Semangat beliau yang tinggi untuk menuntut ilmu, ditunjang oleh kecerdasannya membuatnya ingin menuntut ilmu yang setinggi-tingginya. Memperoleh beasiswa Monbusho (Dekdikbudnya Jepang) alhamdulillah membuat impiannya terlaksana. Merasa sangat terbantu dengan mendapatkan beasiswa, membuat beliau ingin berbagi hal yang sama. Memberikan beasiswa untuk anak-anak yatim dan anak berprestasi namun kurang mampu, agar mereka bisa tetap melanjutkan sekolah, walaupun dengan keterbatasan dana. Beliau ingin membuka jalan bagi anak-anak Aceh agar bisa maju dan berkembang. Suatu keinginan yang sangat mulia dan alhamdulillah dimudahkan realisasinya oleh Allah Ta’ala. Tak hanya beasiswa, untuk menunjang pembelajaran diperlukan juga buku-buku pelengkap. Beliau memfasilitasi mobile library dan berdirinya perpustakaan di daerah Peukan Bada, tepatnya di Desa Lamlumpu, persis di depan Masjid Lamlumpu. Beliau berharap anak-anak yang kurang mampu bisa menikmati buku-buku yang mahal seperti ensiklopedi. Suatu niat mulia yang tidak pernah terpikir olehku.

Beliau juga sangat hormat dan sayang kepada kedua orangtuanya, terutama Ummi. Jika pergi ke luar kota, beliau selalu menyempatkan diri untuk pamitan kepada kedua orangtuanya. Jika Abu atau Ummi sakit, sesibuk apapun beliau, akan beliau tinggalkan demi menjenguk orangtuanya.

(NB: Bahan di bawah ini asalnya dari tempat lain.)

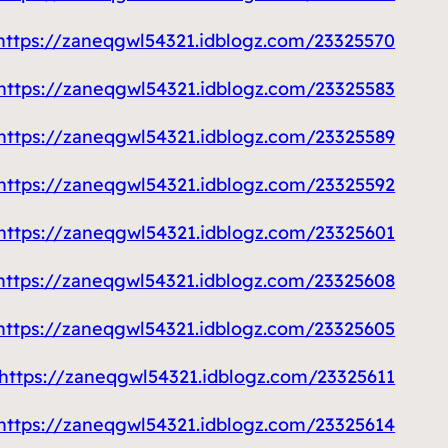
https://zaneqgwl54321.idblogz.com/23325570/فني-تركيب-مداخن
https://zaneqgwl54321.idblogz.com/23325583/فني-تصليح-غسالات
https://zaneqgwl54321.idblogz.com/23325589/فني-ستائر-الكويت
https://zaneqgwl54321.idblogz.com/23325592/فني-صحي
https://zaneqgwl54321.idblogz.com/23325601/تصليح-طباخات-الكويت
https://zaneqgwl54321.idblogz.com/23325608/كاميرات-مراقبة
https://zaneqgwl54321.idblogz.com/23325605/فتح-خرسانات-جدارية
https://zaneqgwl54321.idblogz.com/23325611/افضل-فني-كهربائي-منازل
https://zaneqgwl54321.idblogz.com/23325614/مكافحة-حشرات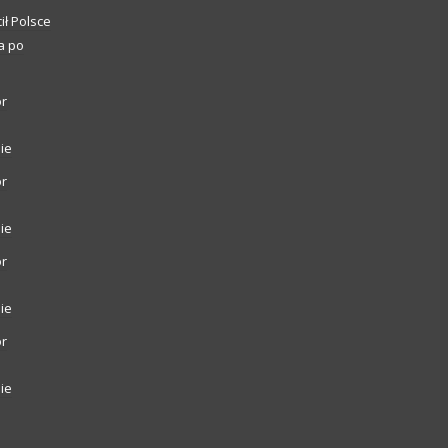
ił Polsce
a po
or
ie
or
ie
or
ie
or
ie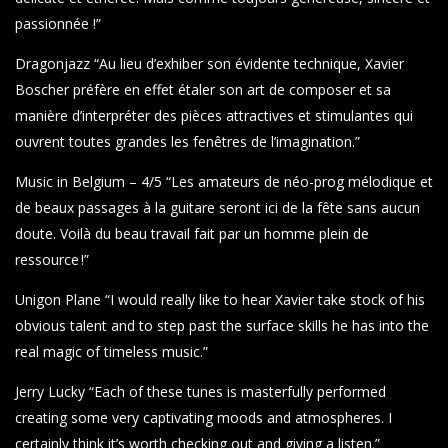
passionnée !”
Dragonjazz “Au lieu d’exhiber son évidente technique, Xavier
Boscher préfère en effet étaler son art de composer et sa
manière d’interpréter des pièces attractives et stimulantes qui
ouvrent toutes grandes les fenêtres de l’imagination.”
Music in Belgium – 4/5 “Les amateurs de néo-prog mélodique et
de beaux passages à la guitare seront ici de la fête sans aucun
doute. Voilà du beau travail fait par un homme plein de
ressource !”
Unigon Plane “I would really like to hear Xavier take stock of his
obvious talent and to step past the surface skills he has into the
real magic of timeless music.”
Jerry Lucky “Each of these tunes is masterfully performed
creating some very captivating moods and atmospheres. I
certainly think it’s worth checking out and giving a listen.”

Ketika beliau sakit parah dan emosi beliau tidak stabil, dalam keadaan terluka aku berusaha menerima gerutuan dan cercaan beliau. Sembari meneteskan air mata, aku meyakinkan diri bahwa sosok di depanku itu bukanlah sosok Pak Ridha yang sebenarnya. Sosok beliau telah tertutupi oleh penyakit kronis yang telah bertahun dideritanya. Kucoba mengingat semua kebaikannya, semua kemaafannya terhadap diriku yang hina dina ini. Kuingat kembali kopi susu yang dibuatnya, pemanas yang susah payah digotongnya dan selimut futon yang dihangatkannya untukku. Biasanya, semua amarah dan kekesalan yang menggunung, sirna ditelan oleh kebaikan dan akhlaknya yang mulia. Cinta Penawar Duka.

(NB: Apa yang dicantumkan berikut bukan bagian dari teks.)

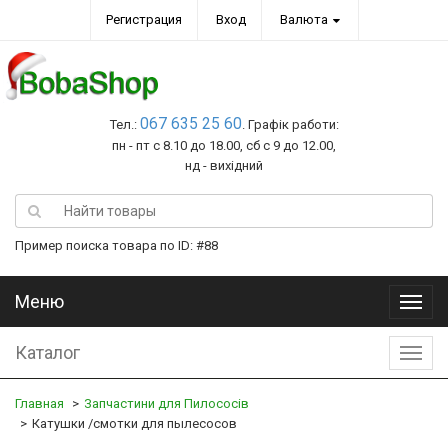
Регистрация
Вход
Валюта
067 635 25 60
Тел.:
. Графік работи:
пн - пт с 8.10 до 18.00, сб с 9 до 12.00,
нд - вихідний
Пример поиска товара по ID: #88
Меню
Меню
Каталог
Катал
Главная
Запчастини для Пилососів
Катушки /смотки для пылесосов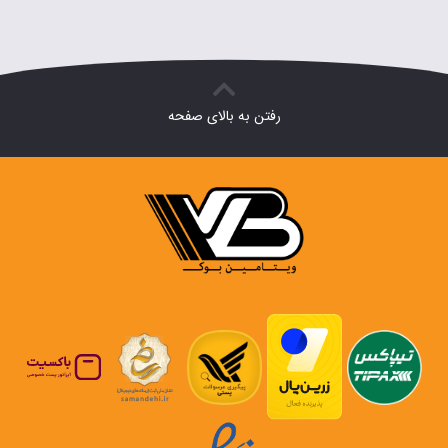
رفتن به بالای صفحه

Aku bersyukur Allah Ta’ala telah menganugerahkan Pak Ridha  kepadaku. Dengan cintanya yang sempurna, dengan ketulusan hatinya, dengan kepeduliannya pada sesama, dengan keinginannya berbagi, dan dengan 1001 kebaikan yang tidak dapat kujabarkan satu persatu. Aku berharap kelak, Allah Ta’ala akan menempatkannya di surga yang tertinggi. Aammiin Allahumma aamiin.